#### PROBLEM TO WORK ON
Here is the task for the records below: repeat exactly the lines from the one with "Impressum (460, 648)" to the one with "Uncategorized (330, 97)", both included, and nothing else.

START SUPPLIED INFORMATION

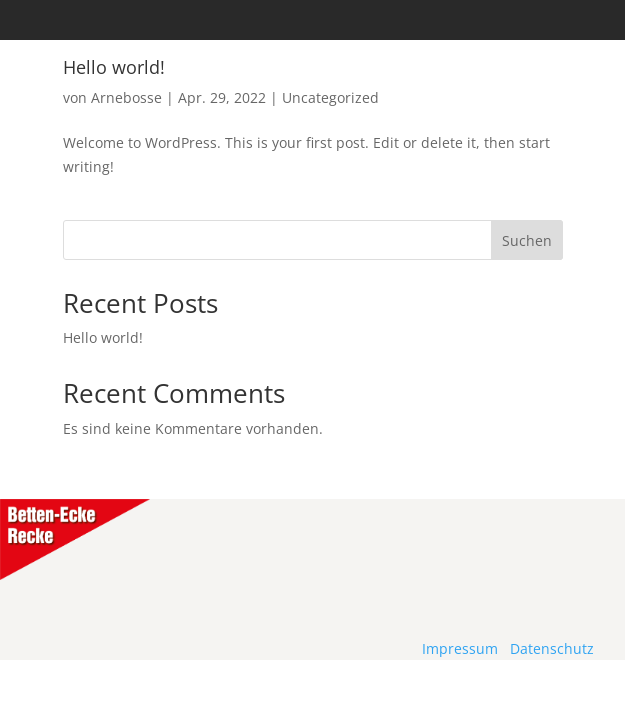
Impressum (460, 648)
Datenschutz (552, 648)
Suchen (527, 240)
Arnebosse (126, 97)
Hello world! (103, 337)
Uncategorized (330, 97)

END SUPPLIED INFORMATION
START SUPPLIED INFORMATION

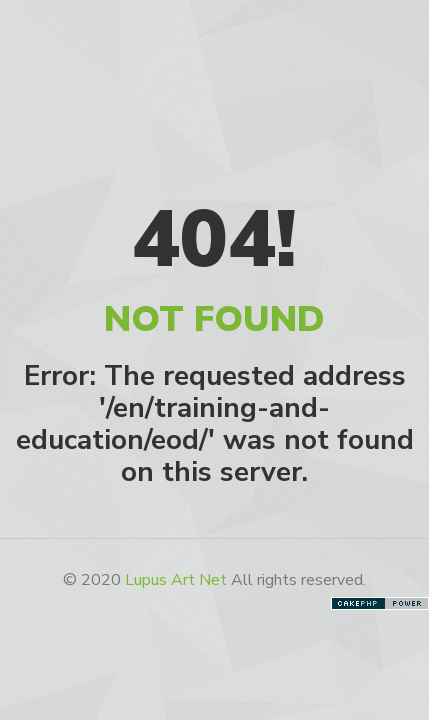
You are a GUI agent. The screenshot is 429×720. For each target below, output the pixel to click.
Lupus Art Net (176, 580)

END SUPPLIED INFORMATION

#### SOLUTION TO THE PROBLEM
Impressum (460, 648)
Datenschutz (552, 648)
Suchen (527, 240)
Arnebosse (126, 97)
Hello world! (103, 337)
Uncategorized (330, 97)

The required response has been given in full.